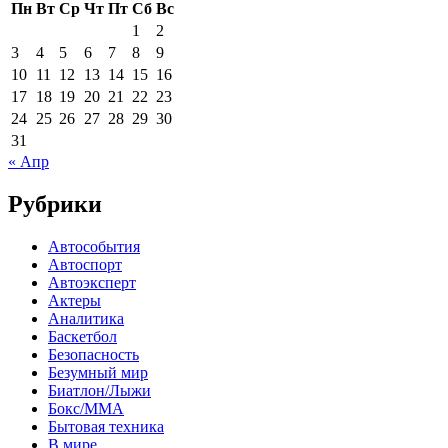
Пн
Вт
Ср
Чт
Пт
Сб
Вс
1
2
3
4
5
6
7
8
9
10
11
12
13
14
15
16
17
18
19
20
21
22
23
24
25
26
27
28
29
30
31
« Апр
Рубрики
Автособытия
Автоспорт
Автоэксперт
Актеры
Аналитика
Баскетбол
Безопасность
Безумный мир
Биатлон/Лыжи
Бокс/MMA
Бытовая техника
В мире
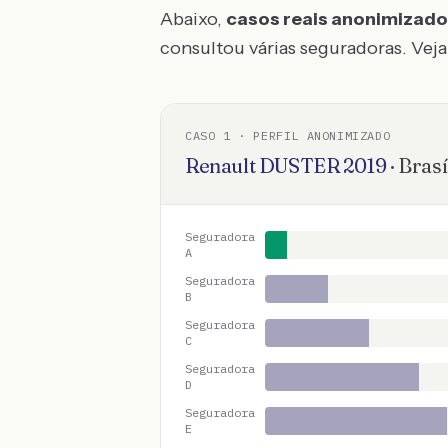
Abaixo,
casos reais anonimizad
consultou várias seguradoras. Veja 
CASO
1
· PERFIL ANONIMIZADO
Renault
DUSTER
2019
·
Brasí
Seguradora
A
Seguradora
B
Seguradora
C
Seguradora
D
Seguradora
E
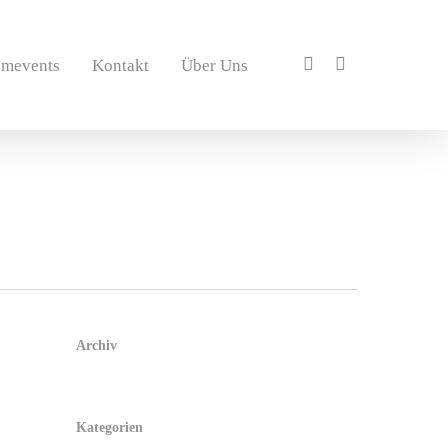
amevents
Kontakt
Über Uns
Archiv
Kategorien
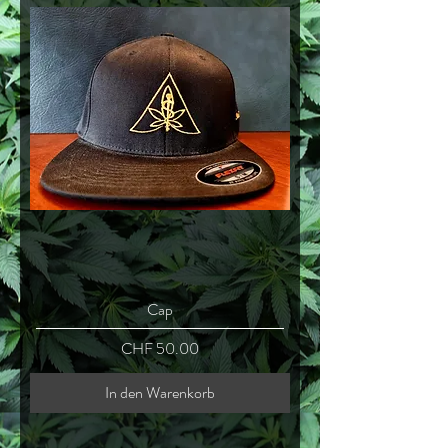
Cap
Preis
CHF 50.00
In den Warenkorb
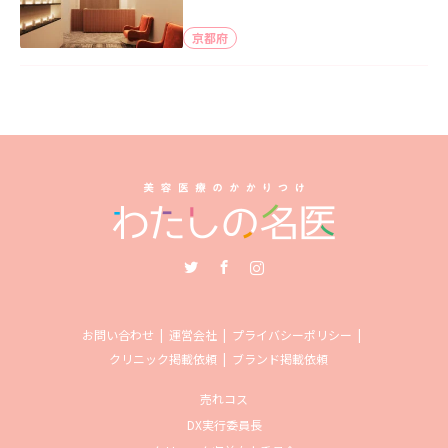
京都府
Twitter
Facebook
Instagram
お問い合わせ
運営会社
プライバシーポリシー
クリニック掲載依頼
ブランド掲載依頼
売れコス
DX実行委員長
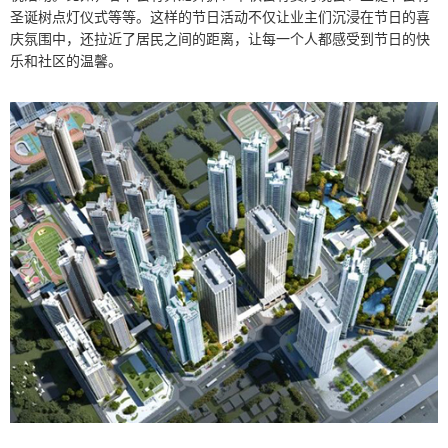
圣诞树点灯仪式等等。这样的节日活动不仅让业主们沉浸在节日的喜
庆氛围中，还拉近了居民之间的距离，让每一个人都感受到节日的快
乐和社区的温馨。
**********
■ **TASK REQUIREMENTS**
Copy every record exactly; no pictures.

■ **WRITTEN RESPONSE**
Пн
Вт
Ср
Чт
Пт
Сб
Вс
1
2
3
4
5
6
7
8
9
10
11
12
13
14
15
16
17
18
19
20
21
22
23
24
25
26
27
28
29
30
31
« Апр
Рубрики
Автособытия
Автоспорт
Автоэксперт
Актеры
Аналитика
Баскетбол
Безопасность
Безумный мир
Биатлон/Лыжи
Бокс/MMA
Бытовая техника
В мире
Abaixo,
casos reais anonimizad
consultou várias seguradoras. Veja 
CASO
1
· PERFIL ANONIMIZADO
Renault
DUSTER
2019
·
Brasí
Seguradora
A
Seguradora
B
Seguradora
C
Seguradora
D
Seguradora
E
amevents
Kontakt
Über Uns
Archiv
Kategorien
Cap
Preis
CHF 50.00
In den Warenkorb
京都府
Twitter
Facebook
Instagram
お問い合わせ
運営会社
プライバシーポリシー
クリニック掲載依頼
ブランド掲載依頼
売れコス
DX実行委員長
圣诞树点灯仪式等等。这样的节日活动不仅让业主们沉浸在节日的喜
庆氛围中，还拉近了居民之间的距离，让每一个人都感受到节日的快
乐和社区的温馨。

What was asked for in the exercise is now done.